INFORMATION PROVIDED —
========

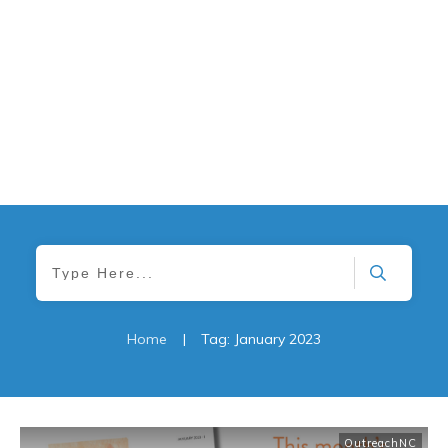
Home
|
Tag: January 2023
OutreachNC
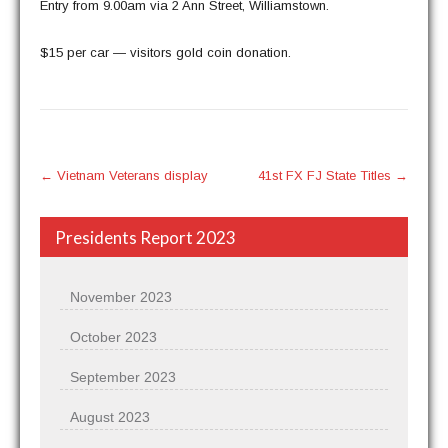
Entry from 9.00am via 2 Ann Street, Williamstown.
$15 per car — vis­i­tors gold coin donation.
Post
←
Vietnam Veterans display
41st FX FJ ​State Titles
→
navigation
Presidents Report 2023
November 2023
October 2023
September 2023
August 2023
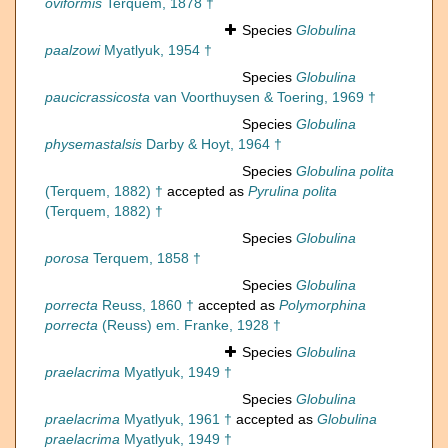
oviformis
Terquem, 1878 †
Species
Globulina
paalzowi
Myatlyuk, 1954 †
Species
Globulina
paucicrassicosta
van Voorthuysen & Toering, 1969 †
Species
Globulina
physemastalsis
Darby & Hoyt, 1964 †
Species
Globulina polita
(Terquem, 1882) †
accepted as
Pyrulina polita
(Terquem, 1882) †
Species
Globulina
porosa
Terquem, 1858 †
Species
Globulina
porrecta
Reuss, 1860 †
accepted as
Polymorphina
porrecta
(Reuss) em. Franke, 1928 †
Species
Globulina
praelacrima
Myatlyuk, 1949 †
Species
Globulina
praelacrima
Myatlyuk, 1961 †
accepted as
Globulina
praelacrima
Myatlyuk, 1949 †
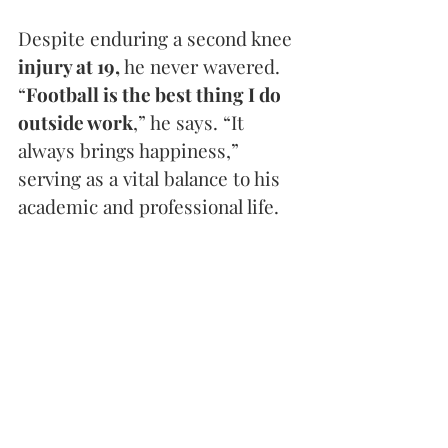
Despite enduring a second knee 
injury at 19,
 he never wavered. 
“
Football is the best thing I do 
outside work
,” he says. “It 
always brings happiness,” 
serving as a vital balance to his 
academic and professional life.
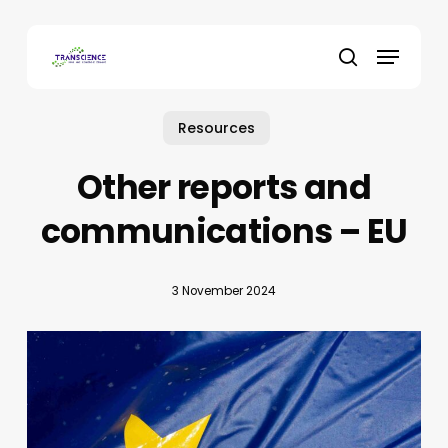
Skip
to
Menu
main
search
content
Resources
Other reports and
communications – EU
3 November 2024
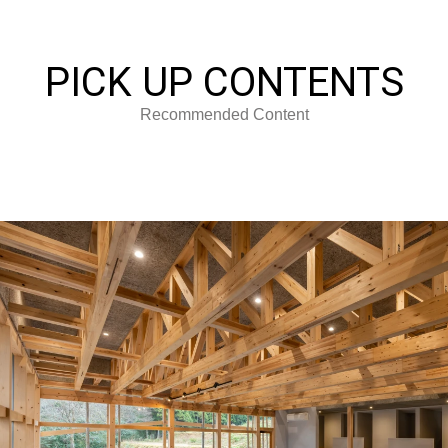
PICK UP CONTENTS
Recommended Content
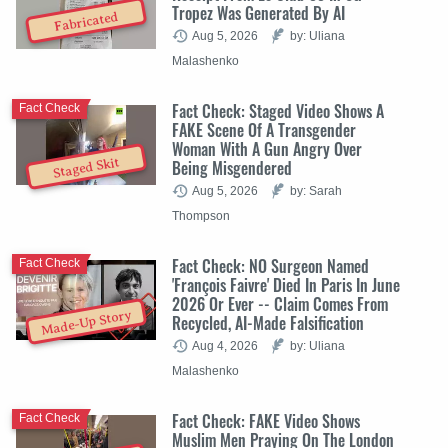
Tropez Was Generated By AI
Fabricated
Aug 5, 2026
by: Uliana
Malashenko
Fact Check: Staged Video Shows A
Fact Check
FAKE Scene Of A Transgender
Woman With A Gun Angry Over
Staged Skit
Being Misgendered
Aug 5, 2026
by: Sarah
Thompson
Fact Check: NO Surgeon Named
Fact Check
'François Faivre' Died In Paris In June
2026 Or Ever -- Claim Comes From
Made-Up Story
Recycled, AI-Made Falsification
Aug 4, 2026
by: Uliana
Malashenko
Fact Check: FAKE Video Shows
Fact Check
Muslim Men Praying On The London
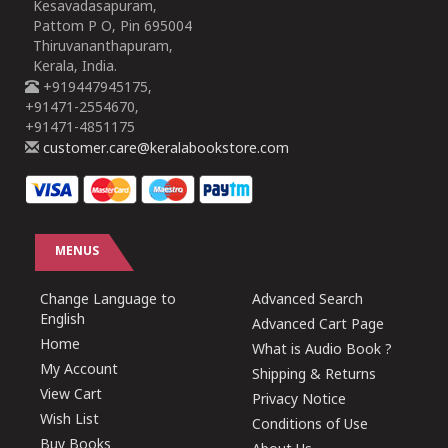
Kesavadasapuram,
Pattom P O, Pin 695004
Thiruvananthapuram,
Kerala, India.
+919447945175,
+91471-2554670,
+91471-4851175
customer.care@keralabookstore.com
MENUS
Change Language to
Advanced Search
English
Advanced Cart Page
Home
What is Audio Book ?
My Account
Shipping & Returns
View Cart
Privacy Notice
Wish List
Conditions of Use
Buy Books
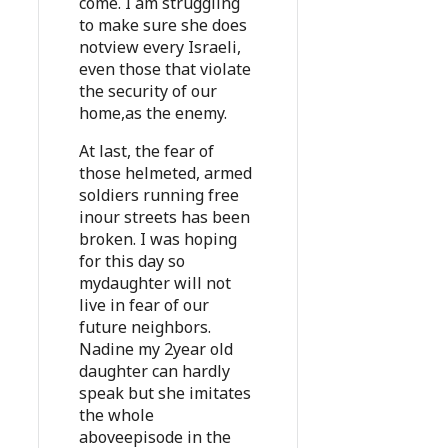
come. I am struggling
to make sure she does
notview every Israeli,
even those that violate
the security of our
home,as the enemy.
At last, the fear of
those helmeted, armed
soldiers running free
inour streets has been
broken. I was hoping
for this day so
mydaughter will not
live in fear of our
future neighbors.
Nadine my 2year old
daughter can hardly
speak but she imitates
the whole
aboveepisode in the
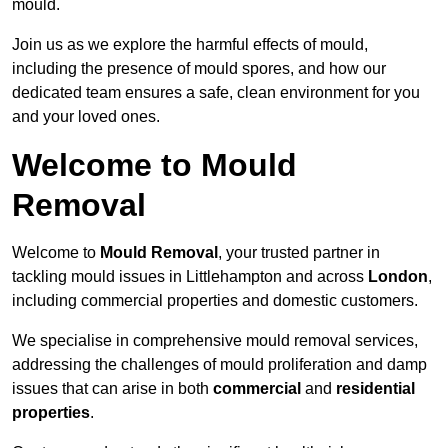
mould.
Join us as we explore the harmful effects of mould,
including the presence of mould spores, and how our
dedicated team ensures a safe, clean environment for you
and your loved ones.
Welcome to Mould
Removal
Welcome to
Mould Removal
, your trusted partner in
tackling mould issues in Littlehampton and across
London
,
including commercial properties and domestic customers.
We specialise in comprehensive mould removal services,
addressing the challenges of mould proliferation and damp
issues that can arise in both
commercial
and
residential
properties
.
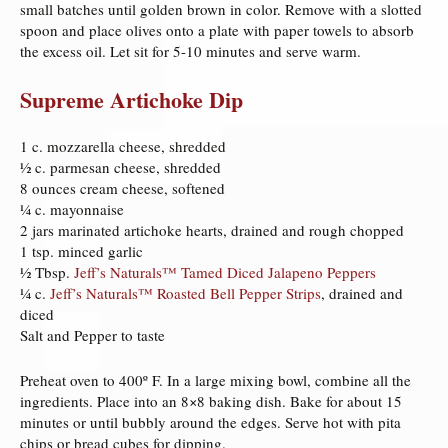
small batches until golden brown in color. Remove with a slotted
spoon and place olives onto a plate with paper towels to absorb
the excess oil. Let sit for 5-10 minutes and serve warm.
Supreme Artichoke Dip
1 c. mozzarella cheese, shredded
½ c. parmesan cheese, shredded
8 ounces cream cheese, softened
¼ c. mayonnaise
2 jars marinated artichoke hearts, drained and rough chopped
1 tsp. minced garlic
½ Tbsp.
Jeff’s Naturals™ Tamed Diced Jalapeno Peppers
¼ c.
Jeff’s Naturals™ Roasted Bell Pepper Strips
, drained and
diced
Salt and Pepper to taste
Preheat oven to 400º F. In a large mixing bowl, combine all the
ingredients. Place into an 8×8 baking dish. Bake for about 15
minutes or until bubbly around the edges. Serve hot with pita
chips or bread cubes for dipping.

========

PROBLEM DESCRIPTION —
Leaving out any pictures, write the records above out exactly as they are.

EXERCISE RESULT —
Home
|
Tag: January 2023
OutreachNC
Entry from 9.00am via 2 Ann Street, Williamstown.
$15 per car — vis­i­tors gold coin donation.
Post
←
Vietnam Veterans display
41st FX FJ ​State Titles
→
navigation
Presidents Report 2023
November 2023
October 2023
September 2023
August 2023
oviformis
Terquem, 1878 †
Species
Globulina
paalzowi
Myatlyuk, 1954 †
Species
Globulina
paucicrassicosta
van Voorthuysen & Toering, 1969 †
Species
Globulina
physemastalsis
Darby & Hoyt, 1964 †
Species
Globulina polita
(Terquem, 1882) †
accepted as
Pyrulina polita
(Terquem, 1882) †
Species
Globulina
porosa
Terquem, 1858 †
Species
Globulina
porrecta
Reuss, 1860 †
accepted as
Polymorphina
porrecta
(Reuss) em. Franke, 1928 †
Species
Globulina
praelacrima
Myatlyuk, 1949 †
Species
Globulina
praelacrima
Myatlyuk, 1961 †
accepted as
Globulina
praelacrima
Myatlyuk, 1949 †
Despite enduring a second knee 
injury at 19,
 he never wavered. 
“
Football is the best thing I do 
outside work
,” he says. “It 
always brings happiness,” 
serving as a vital balance to his 
academic and professional life.
Skip
to
Menu
main
search
content
Resources
Other reports and
communications – EU
3 November 2024
PICK UP CONTENTS
Recommended Content
Tropez Was Generated By AI
Fabricated
Aug 5, 2026
by: Uliana
Malashenko
Fact Check: Staged Video Shows A
Fact Check
FAKE Scene Of A Transgender
Woman With A Gun Angry Over
Staged Skit
Being Misgendered
Aug 5, 2026
by: Sarah
Thompson
Fact Check: NO Surgeon Named
Fact Check
'François Faivre' Died In Paris In June
2026 Or Ever -- Claim Comes From
Made-Up Story
Recycled, AI-Made Falsification
Aug 4, 2026
by: Uliana
Malashenko
Fact Check: FAKE Video Shows
Fact Check
Muslim Men Praying On The London
Kesavadasapuram,
Pattom P O, Pin 695004
Thiruvananthapuram,
Kerala, India.
+919447945175,
+91471-2554670,
+91471-4851175
customer.care@keralabookstore.com
MENUS
Change Language to
Advanced Search
English
Advanced Cart Page
Home
What is Audio Book ?
My Account
Shipping & Returns
View Cart
Privacy Notice
Wish List
Conditions of Use
Buy Books
come. I am struggling
to make sure she does
notview every Israeli,
even those that violate
the security of our
home,as the enemy.
At last, the fear of
those helmeted, armed
soldiers running free
inour streets has been
broken. I was hoping
for this day so
mydaughter will not
live in fear of our
future neighbors.
Nadine my 2year old
daughter can hardly
speak but she imitates
the whole
aboveepisode in the
mould.
Join us as we explore the harmful effects of mould,
including the presence of mould spores, and how our
dedicated team ensures a safe, clean environment for you
and your loved ones.
Welcome to Mould
Removal
Welcome to
Mould Removal
, your trusted partner in
tackling mould issues in Littlehampton and across
London
,
including commercial properties and domestic customers.
We specialise in comprehensive mould removal services,
addressing the challenges of mould proliferation and damp
issues that can arise in both
commercial
and
residential
properties
.
small batches until golden brown in color. Remove with a slotted
spoon and place olives onto a plate with paper towels to absorb
the excess oil. Let sit for 5-10 minutes and serve warm.
Supreme Artichoke Dip
1 c. mozzarella cheese, shredded
½ c. parmesan cheese, shredded
8 ounces cream cheese, softened
¼ c. mayonnaise
2 jars marinated artichoke hearts, drained and rough chopped
1 tsp. minced garlic
½ Tbsp.
Jeff’s Naturals™ Tamed Diced Jalapeno Peppers
¼ c.
Jeff’s Naturals™ Roasted Bell Pepper Strips
, drained and
diced
Salt and Pepper to taste
Preheat oven to 400º F. In a large mixing bowl, combine all the
ingredients. Place into an 8×8 baking dish. Bake for about 15
minutes or until bubbly around the edges. Serve hot with pita
chips or bread cubes for dipping.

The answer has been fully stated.